[Stored data]
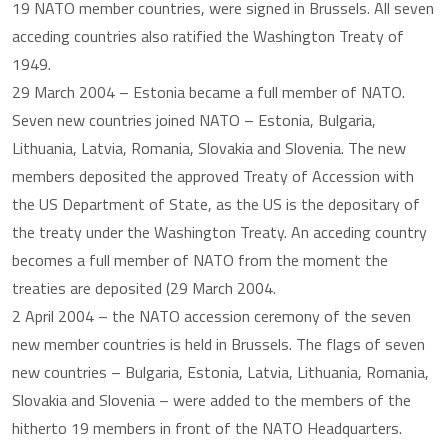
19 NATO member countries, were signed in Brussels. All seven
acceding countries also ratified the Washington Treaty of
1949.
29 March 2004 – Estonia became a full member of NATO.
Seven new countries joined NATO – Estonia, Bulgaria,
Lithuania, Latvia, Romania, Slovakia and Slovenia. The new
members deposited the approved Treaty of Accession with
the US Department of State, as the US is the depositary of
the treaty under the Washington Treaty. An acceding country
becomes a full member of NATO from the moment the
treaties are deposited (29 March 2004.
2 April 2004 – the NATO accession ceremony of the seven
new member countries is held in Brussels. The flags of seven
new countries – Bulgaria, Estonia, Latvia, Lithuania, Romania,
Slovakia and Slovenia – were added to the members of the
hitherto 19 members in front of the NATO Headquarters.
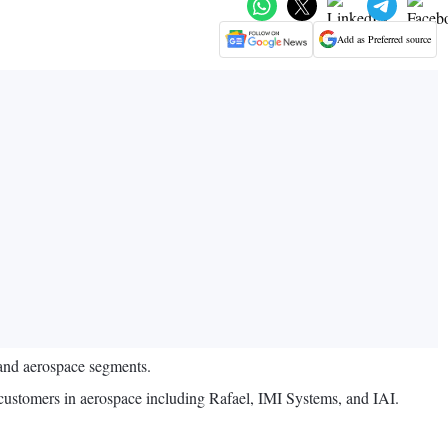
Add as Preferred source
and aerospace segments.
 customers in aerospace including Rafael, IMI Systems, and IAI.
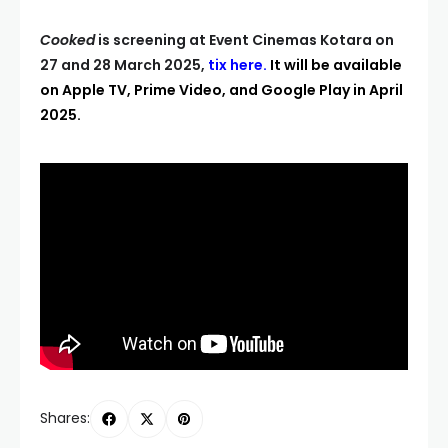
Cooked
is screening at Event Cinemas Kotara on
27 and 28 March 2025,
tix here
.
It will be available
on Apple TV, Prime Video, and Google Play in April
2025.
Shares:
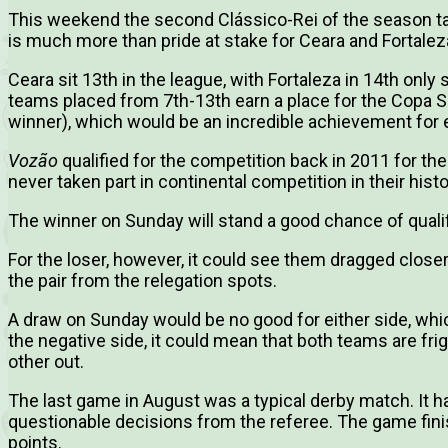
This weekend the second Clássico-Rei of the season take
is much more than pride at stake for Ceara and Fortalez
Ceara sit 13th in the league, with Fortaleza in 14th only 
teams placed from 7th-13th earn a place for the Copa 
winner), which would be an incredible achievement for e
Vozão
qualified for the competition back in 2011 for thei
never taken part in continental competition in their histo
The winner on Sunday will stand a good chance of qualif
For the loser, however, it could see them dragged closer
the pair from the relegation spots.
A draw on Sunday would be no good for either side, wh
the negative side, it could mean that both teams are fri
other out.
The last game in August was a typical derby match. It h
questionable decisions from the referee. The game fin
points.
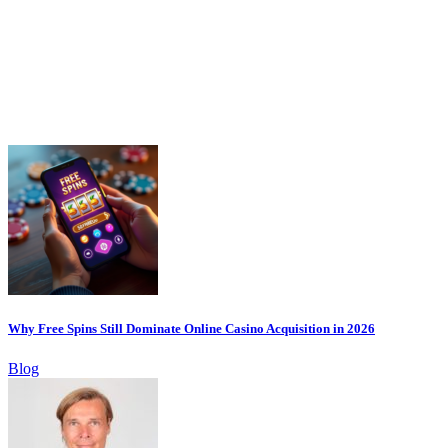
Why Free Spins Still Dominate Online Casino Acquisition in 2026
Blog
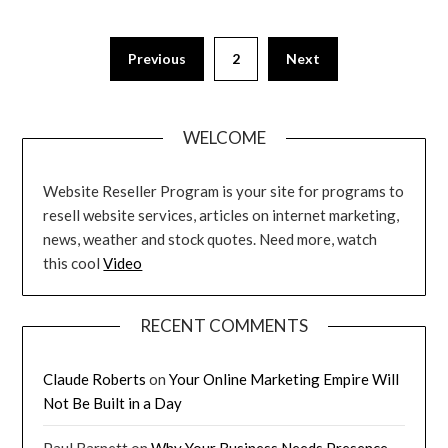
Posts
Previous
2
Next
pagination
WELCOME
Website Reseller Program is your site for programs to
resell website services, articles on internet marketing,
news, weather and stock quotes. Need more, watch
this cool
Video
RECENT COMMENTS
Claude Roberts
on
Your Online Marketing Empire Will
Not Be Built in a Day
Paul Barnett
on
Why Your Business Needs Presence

ACTIVITY » Without any pictures, please reproduce the full set of entries.

ANSWER SPACE »
19 NATO member countries, were signed in Brussels. All seven
acceding countries also ratified the Washington Treaty of
1949.
29 March 2004 – Estonia became a full member of NATO.
Seven new countries joined NATO – Estonia, Bulgaria,
Lithuania, Latvia, Romania, Slovakia and Slovenia. The new
members deposited the approved Treaty of Accession with
the US Department of State, as the US is the depositary of
the treaty under the Washington Treaty. An acceding country
becomes a full member of NATO from the moment the
treaties are deposited (29 March 2004.
2 April 2004 – the NATO accession ceremony of the seven
new member countries is held in Brussels. The flags of seven
new countries – Bulgaria, Estonia, Latvia, Lithuania, Romania,
Slovakia and Slovenia – were added to the members of the
hitherto 19 members in front of the NATO Headquarters.
Add as Preferred source
and aerospace segments.
 customers in aerospace including Rafael, IMI Systems, and IAI.
Cooked
is screening at Event Cinemas Kotara on
27 and 28 March 2025,
tix here
.
It will be available
on Apple TV, Prime Video, and Google Play in April
2025.
Shares:
This weekend the second Clássico-Rei of the season take
is much more than pride at stake for Ceara and Fortalez
Ceara sit 13th in the league, with Fortaleza in 14th only 
teams placed from 7th-13th earn a place for the Copa 
winner), which would be an incredible achievement for e
Vozão
qualified for the competition back in 2011 for thei
never taken part in continental competition in their histo
The winner on Sunday will stand a good chance of qualif
For the loser, however, it could see them dragged closer
the pair from the relegation spots.
A draw on Sunday would be no good for either side, wh
the negative side, it could mean that both teams are fri
other out.
The last game in August was a typical derby match. It h
questionable decisions from the referee. The game fin
points.
Why Free Spins Still Dominate Online Casino Acquisition in 2026
Blog
Posts
Previous
2
Next
pagination
WELCOME
Website Reseller Program is your site for programs to
resell website services, articles on internet marketing,
news, weather and stock quotes. Need more, watch
this cool
Video
RECENT COMMENTS
Claude Roberts
on
Your Online Marketing Empire Will
Not Be Built in a Day
Paul Barnett
on
Why Your Business Needs Presence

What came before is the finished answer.